Muita balela para pouco futebol

Por: José Gomes Neto

Até parecia que o Náutico iria quebrar a invencibilidade do Sport e se manter vivo na competição. Mas a ilusão não durou muito tempo. Com um futebol burocrático, capenga e sem competência nas finalizações, o time alvirrubro conseguiu a façanha de perder um jogo para o invictamente limitado time adversário. Não sou favorável às frases feitas, mas, nesse jogo, prevaleceu o quem não faz três, leva dois e perde!

É impossível não deixar de reconhecer a limitação técnica e cerebral do Náutico. Uma defesa irregular, laterais inoperantes, meias sem muitas articulações e atacantes omissos. Por sinal, cadê o ataque arrasador, hein? Só funciona contra time intermediário e pequeno dentro dos Aflitos, é?! Isso é muito pouco. Caí na real!

O fato é que a diretoria terá que agir com inteligência a partir de agora. A fase de experiências acabou com a perda precoce de um título Estadual. Caso contrário, o Náutico entrará numa competição como o Brasileirão 2007 fadado a fazer PIOR do que a campanha do Santa Cruz, ano passado. E olhe que foram 24 derrotas em 38 jogos! Ainda há tempo de reformular o elenco e buscar a reabilitação do que fora o fiasco neste Pernambucano.

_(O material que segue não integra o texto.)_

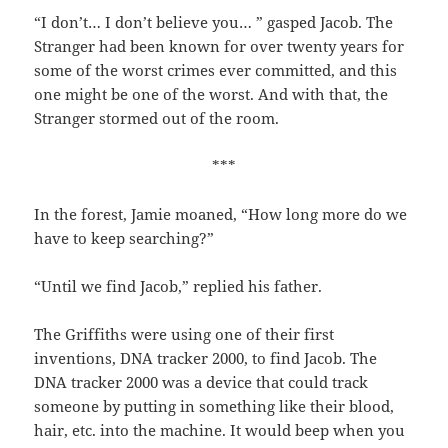
“I don’t… I don’t believe you… ” gasped Jacob. The
Stranger had been known for over twenty years for
some of the worst crimes ever committed, and this
one might be one of the worst. And with that, the
Stranger stormed out of the room.
***
In the forest, Jamie moaned, “How long more do we
have to keep searching?”
“Until we find Jacob,” replied his father.
The Griffiths were using one of their first
inventions, DNA tracker 2000, to find Jacob. The
DNA tracker 2000 was a device that could track
someone by putting in something like their blood,
hair, etc. into the machine. It would beep when you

Esquecendo a apresentação razoável e a campanha deprimente do Náutico no Clássico dos Clássicos, agora é manter a cabeça no lugar e voltar as atenções para a Copa do Brasil 2007. Na noite desta quarta-feira (4) tem decisão contra o Paysandu no Eládio de Barros Carvalho. O Timba precisa ganhar por dois gols de diferença e um vacilo colocará muito mais coisa a perder.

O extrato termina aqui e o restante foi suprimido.